Janet Fenton reported from Oslo in Common Space.

ICAN is a campaign made up of partner organisations, augmented by supporters, articulated by survivors of the weapons and the testing, and amplified by doctors and diplomats.

There are thousands of us across the world, and we understand that the existence and maintenance of nuclear weapons are not compatible with the sustainable development goals for life on this earth.

Photo: Campaigners Janet Fenton, Jill Saunderson, Veronika Tudhope and Flavia Tudoreanu from Scotland in Oslo






Four of the hundreds of ICAN partner organisations are in Scotland – Scottish CND, Edinburgh Peace & Justice Centre, Medact and UN House – and many people in those organisations – and more beyond those organisations have campaigned for nuclear weapons abolition on Scottish streets, in our parliament, outside the bases at Faslane and Coulport, inside schools and trade unions.

Hundreds of ICAN campaigners contributed to what has been described as the biggest torch-lit procession that the Nobel prize has attracted over the years, singing “we shall overcome” in the light of our torches as we gathered at the end, chanting “I can” as we walked the icy streets.

A group of Scots with political and popular support from home, symbolised by carrying a torch specially gifted by First Minister Nicola Sturgeon, are participating. The award is a significant acknowledgement of work by the Scottish peace movement and, in turn, increases Scotland’s contribution to peace in the world.

But what does the award, and the treaty it celebrates mean? There are only nine states that possess nuclear weapons, unfortunately the UK is one of them, and the decision to acquire nuclear weapons was made by each of these states secretively and without democratic mandate.
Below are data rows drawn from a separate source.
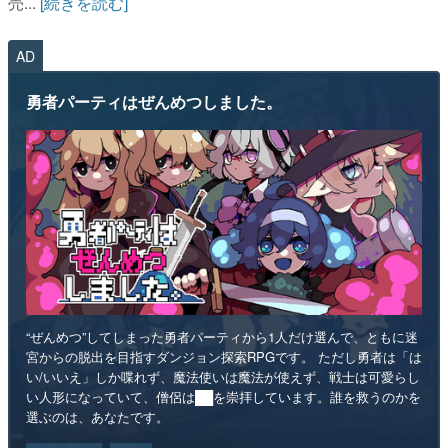
売...
[続きを読む]
AD
勇者パーティはぜんめつしました。
“ぜんめつ”してしまった勇者パーティから1人だけ選んで、ともに迷
宮からの脱出を目指すダンジョン探索RPGです。 ただし勇者は「は
い/いいえ」しか喋れず、魔法使いは魔法が使えず、戦士は可愛らし
い人形になっていて、僧侶は██を崇拝しています。誰を救うのかを
選ぶのは、あなたです。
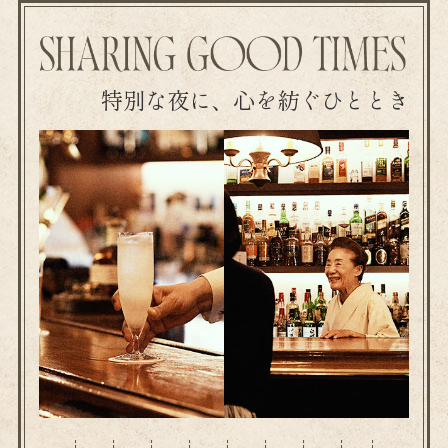
特別な夜に、心を紡ぐひととき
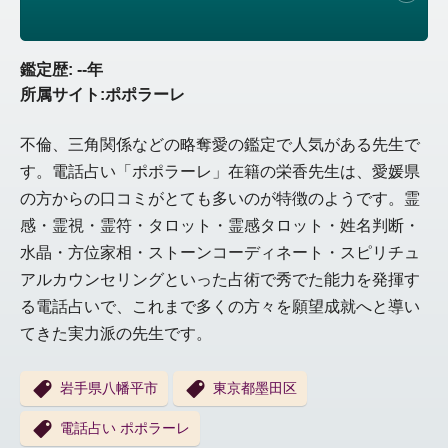
鑑定歴: --年
所属サイト:ポポラーレ
不倫、三角関係などの略奪愛の鑑定で人気がある先生で
す。電話占い「ポポラーレ」在籍の栄香先生は、愛媛県
の方からの口コミがとても多いのが特徴のようです。霊
感・霊視・霊符・タロット・霊感タロット・姓名判断・
水晶・方位家相・ストーンコーディネート・スピリチュ
アルカウンセリングといった占術で秀でた能力を発揮す
る電話占いで、これまで多くの方々を願望成就へと導い
てきた実力派の先生です。
岩手県八幡平市
東京都墨田区
電話占い ポポラーレ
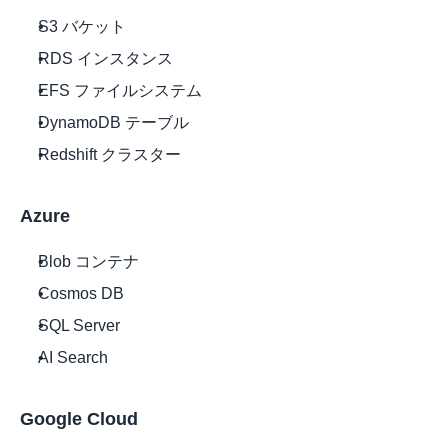
S3 バケット
RDS インスタンス
EFS ファイルシステム
DynamoDB テーブル
Redshift クラスター 
Azure
Blob コンテナ
Cosmos DB
SQL Server
AI Search 
Google Cloud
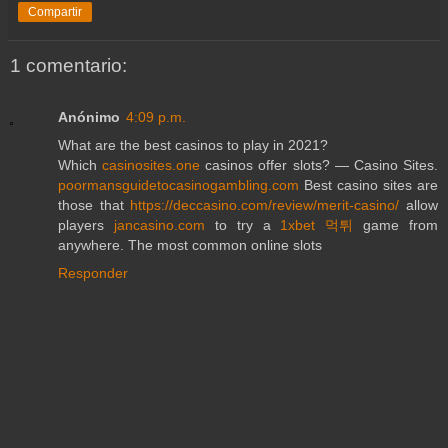
Compartir
1 comentario:
Anónimo
4:09 p.m.
What are the best casinos to play in 2021?
Which
casinosites.one
casinos offer slots? — Casino Sites.
poormansguidetocasinogambling.com
Best casino sites are
those that
https://deccasino.com/review/merit-casino/
allow
players
jancasino.com
to try a
1xbet 먹튀
game from
anywhere. The most common online slots
Responder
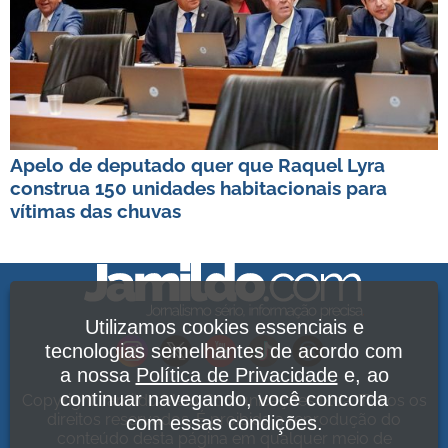
Apelo de deputado quer que Raquel Lyra
construa 150 unidades habitacionais para
vítimas das chuvas
Utilizamos cookies essenciais e
tecnologias semelhantes de acordo com
a nossa
Política de Privacidade
e, ao
continuar navegando, você concorda
Copyright Jamildo Melo Comunicações Ltda. Todos os
direitos reservados. É proibida a reprodução do
com essas condições.
conteúdo desta página em qualquer meio de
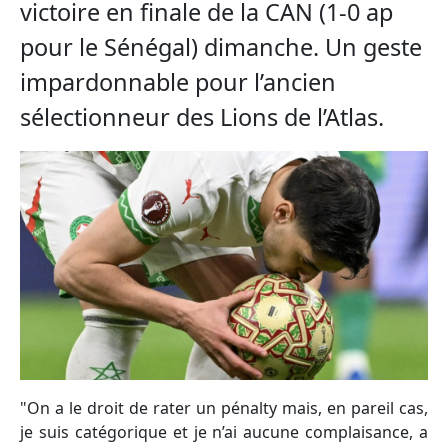
victoire en finale de la CAN (1-0 ap
pour le Sénégal) dimanche. Un geste
impardonnable pour l’ancien
sélectionneur des Lions de l’Atlas.
"On a le droit de rater un pénalty mais, en pareil cas,
je suis catégorique et je n’ai aucune complaisance, a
Their governments choose to snub the Nobel Peace Prize process, for what that is worth, just as they snubbed the work directed by the UN to establish the treaty which, in the few months since its adoption, is already impacting on how the weapons are viewed and managed.

That position is not acceptable to Scotland, where all the UK’s nukes are based, and the treaty is helping us to articulate that position – not only by directly messaging the government at Westminster, but in the international understanding and support for our view of nuclear weapons as well past their sell by date.
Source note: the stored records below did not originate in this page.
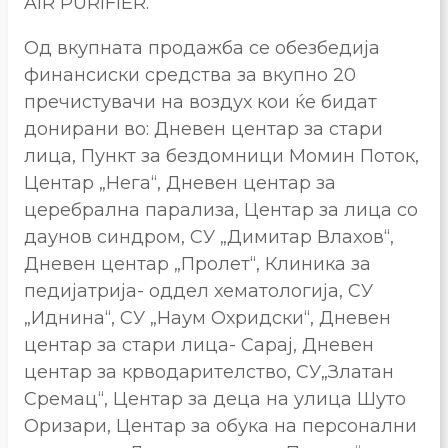
AIR PURIFIER.
Од вкупната продажба се обезбедија
финансиски средства за вкупно 20
пречистувачи на воздух кои ќе бидат
донирани во: Дневен центар за стари
лица, Пункт за бездомници Момин Поток,
Центар „Нега“, Дневен центар за
церебрална парализа, Центар за лица со
даунов синдром, СУ „Димитар Влахов“,
Дневен центар „Пролет“, Клиника за
педијатрија- оддел хематологија, СУ
„Иднина“, СУ „Наум Охридски“, Дневен
центар за стари лица- Сарај, Дневен
центар за крводарителство, СУ„Златан
Сремац“, Центар за деца на улица Шуто
Оризари, Центар за обука на персонални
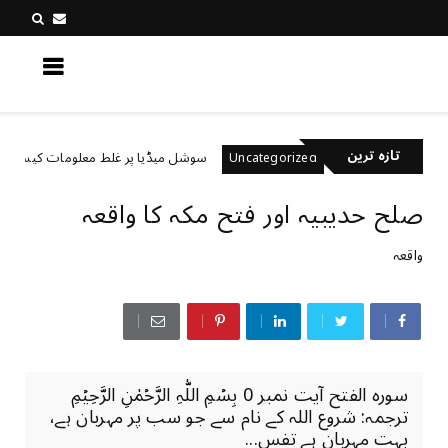
کچھ نیا جانیں
تازہ ترین
 ہیں؟
سوشل میڈیا پر غلط معلومات کیسے پہچانیں؟
Uncategorized
صلح حدیبیہ اور فتح مکہ کا واقعہ
واقعہ
سورہ الفتح آیت نمبر 0 بِسۡمِ اللّٰہِ الرَّحۡمٰنِ الرَّحِیۡمِ
ترجمہ: شروع اللہ کے نام سے جو سب پر مہربان ہے،
بہت مہربان ہے تفس...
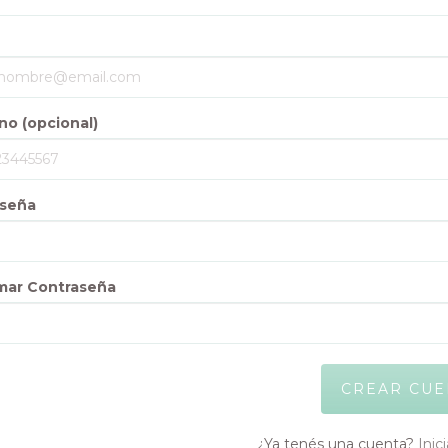
no (opcional)
seña
mar Contraseña
¿Ya tenés una cuenta?
Inic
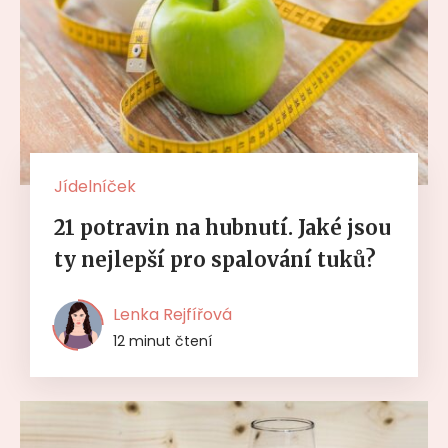
Jídelníček
21 potravin na hubnutí. Jaké jsou
ty nejlepší pro spalování tuků?
Lenka Rejfířová
12 minut čtení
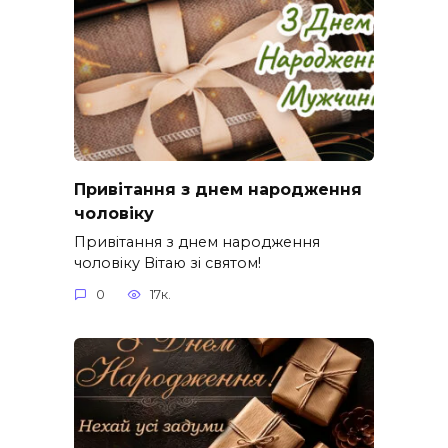
Привітання з днем народження
чоловіку
Привітання з днем народження
чоловіку Вітаю зі святом!
0
17к.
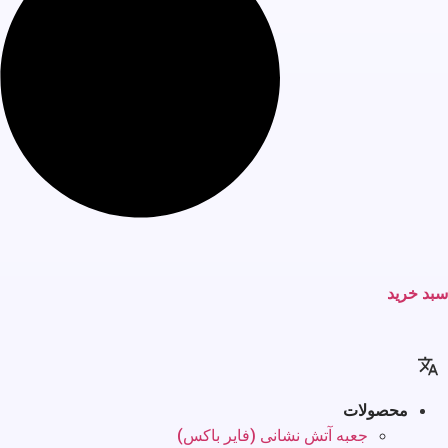
سبد خرید
محصولات
جعبه آتش نشانی (فایر باکس)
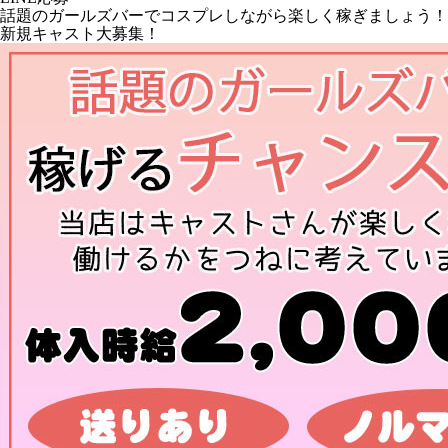
話題のガールズバーでコスプレしながら楽しく稼ぎましょう！
新規キャスト大募集！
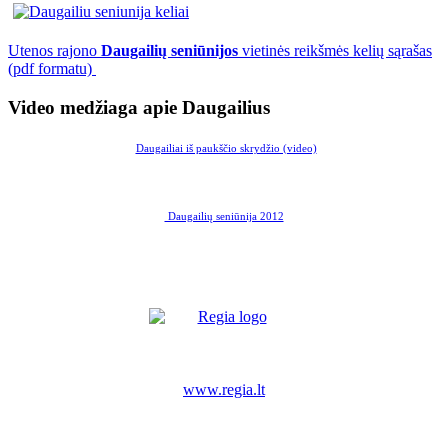
Utenos rajono
Daugailių seniūnijos
vietinės reikšmės kelių sąrašas
(pdf formatu)
Video medžiaga apie Daugailius
Daugailiai iš paukščio skrydžio (video)
Daugailių seniūnija 2012
www.regia.lt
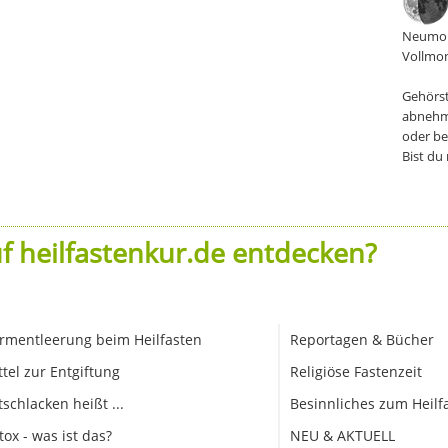
Neumon
Vollmon
Gehörst
abnehm
oder be
Bist du
f heilfastenkur.de entdecken?
rmentleerung beim Heilfasten
Reportagen & Bücher
ttel zur Entgiftung
Religiöse Fastenzeit
tschlacken heißt ...
Besinnliches zum Heilf
tox - was ist das?
NEU & AKTUELL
The treaty is simple, and its language is easy to understand. No possession, no deployment, no threat, no assistance to states that use nuclear weapons, no investment or procurement. And there are positive obligations as well, meaning that, for example, damaged people should be looked after and poisoned environments should be cleaned up.
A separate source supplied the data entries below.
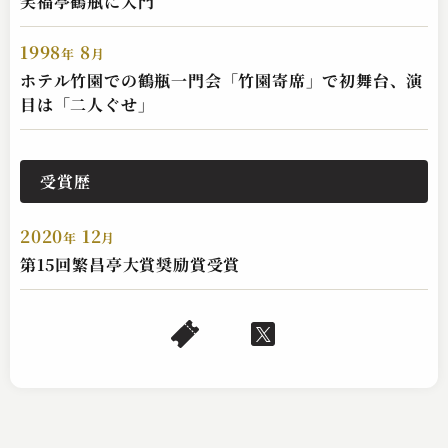
笑福亭鶴瓶に入門
1998
8
年
月
ホテル竹園での鶴瓶一門会「竹園寄席」で初舞台、演
目は「二人ぐせ」
受賞歴
2020
12
年
月
第15回繁昌亭大賞奨励賞受賞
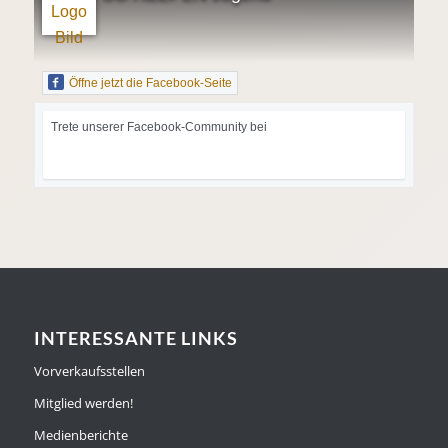
Öffne jetzt die Facebook-Seite
Trete unserer Facebook-Community bei
INTERESSANTE LINKS
Vorverkaufsstellen
Mitglied werden!
Medienberichte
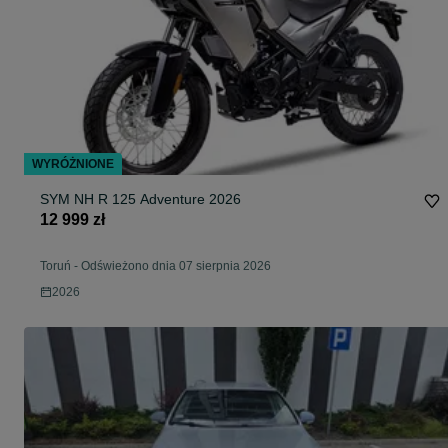
WYRÓŻNIONE
SYM NH R 125 Adventure 2026
12 999 zł
Toruń
-
Odświeżono dnia 07 sierpnia 2026
2026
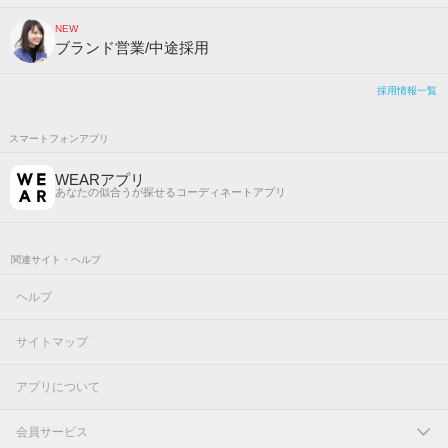
NEW
ブランド営業/中途採用
採用情報一覧
スマートフォンアプリ
WEARアプリ
あなたの似合うが探せるコーディネートアプリ
関連サイト・ヘルプ
ヘルプ
サイトマップ
アプリについて
会員サービス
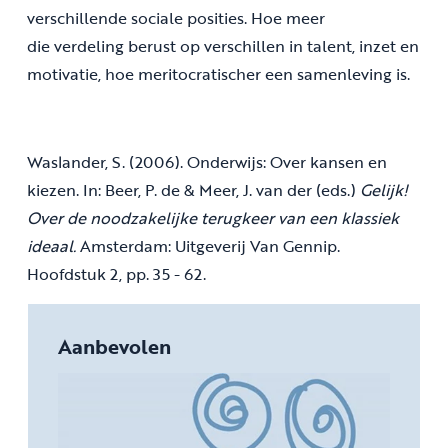
verschillende sociale posities. Hoe meer
die verdeling berust op verschillen in talent, inzet en
motivatie, hoe meritocratischer een samenleving is.
Waslander, S. (2006). Onderwijs: Over kansen en
kiezen. In: Beer, P. de & Meer, J. van der (eds.)
Gelijk!
Over de noodzakelijke terugkeer van een klassiek
ideaal.
Amsterdam: Uitgeverij Van Gennip.
Hoofdstuk 2, pp. 35 - 62.
Aanbevolen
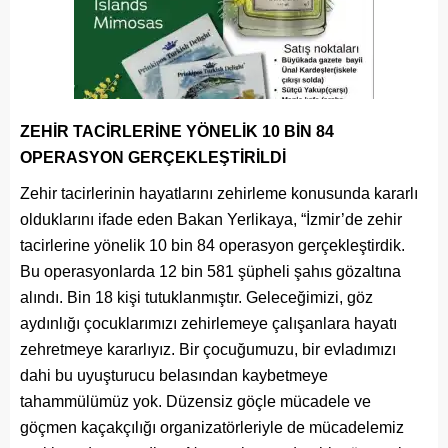
ZEHİR TACİRLERİNE YÖNELİK 10 BİN 84
OPERASYON GERÇEKLEŞTİRİLDİ
Zehir tacirlerinin hayatlarını zehirleme konusunda kararlı
olduklarını ifade eden Bakan Yerlikaya, “İzmir’de zehir
tacirlerine yönelik 10 bin 84 operasyon gerçekleştirdik.
Bu operasyonlarda 12 bin 581 şüpheli şahıs gözaltına
alındı. Bin 18 kişi tutuklanmıştır. Geleceğimizi, göz
aydınlığı çocuklarımızı zehirlemeye çalışanlara hayatı
zehretmeye kararlıyız. Bir çocuğumuzu, bir evladımızı
dahi bu uyuşturucu belasından kaybetmeye
tahammülümüz yok. Düzensiz göçle mücadele ve
göçmen kaçakçılığı organizatörleriyle de mücadelemiz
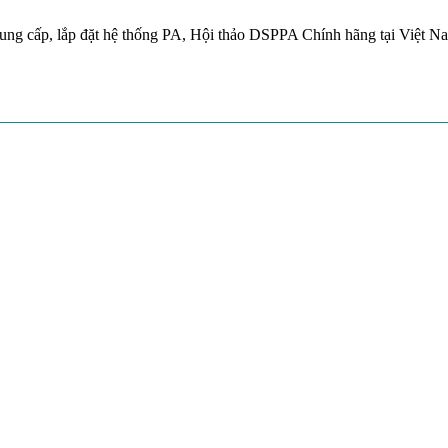
ung cấp, lắp đặt hệ thống PA, Hội thảo DSPPA Chính hãng tại Việt N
As this campaign has grown, and each time we overcame a hurdle, it seemed to take us a few steps beyond that goal. Gaining the treaty has led to the Nobel award, and more signatures, and new ratifications, so that now there are 56 states signed up.

The treaty will not come into force until it is not only signed, but ratified as well by 50 UN members – this will take time as governments will need to create the legislation to put it into each country’s own legal system.  Read Janet’s full article in CommonSpace.

Peace is the Prize Parties

Parties to celebrate the award of the Nobel Peace Prize to ICAN took place all over the world. In London there was an award ceremony hosted by Bruce Kent who presented awards to several long time nuclear disarmament campaigners including Sheila Trigg and journalist Victoria Brittain. Speakers included Dr Michael Orgel from Medact. In Scotland there was a Peace Prize Party at UN House and at the Indy Hub, and a Peace Prize Origami Cranes Workshop at the Edinburgh Peace & Justice Centre.

Don’t Bank on the Bomb Scotland Calls on Scottish Parliament to Divest from Nuclear Weapons

Along with Medact and Scottish CND the Peace & Justice Centre has written to Tavish Scott MSP, Chair, Scottish Parliament Pension Fund Trustees calling for divestment of the fund from Rolls Royce, which is building the engines for Trident replacement  submarines. In the past Scott has declined to respond to similar calls, including from John Finnie MSP. This time however, Scott has replied that: “I note what you say about the impact the signed UN treaty will have on the nuclear weapons industry and that investments in such companies could be subject to significant losses.  I will therefore make Baillie Gifford (Pension Fund Managers) aware of the developments with the UN treaty and the potential risk that may be associated with investing in this industry so that they can take this into account when considering any investments in companies linked to the nuclear weapons industry.”

This small shift is enormously encouraging, as it is the first time any public official or fund manager in Scotland has acknowledged that there may be a risk associated with investment in nuclear weapons. Scottish government advice to Local Authority Pension Fund Managers is that they cannot make divestment decisions on purely ethical grounds, but that their Fiduciary duty requires that they take into account risks. Thus, this suggests that the door is opening a crack; and the Don’t Bank on the Bomb group will now continue to push on that door in Scotland.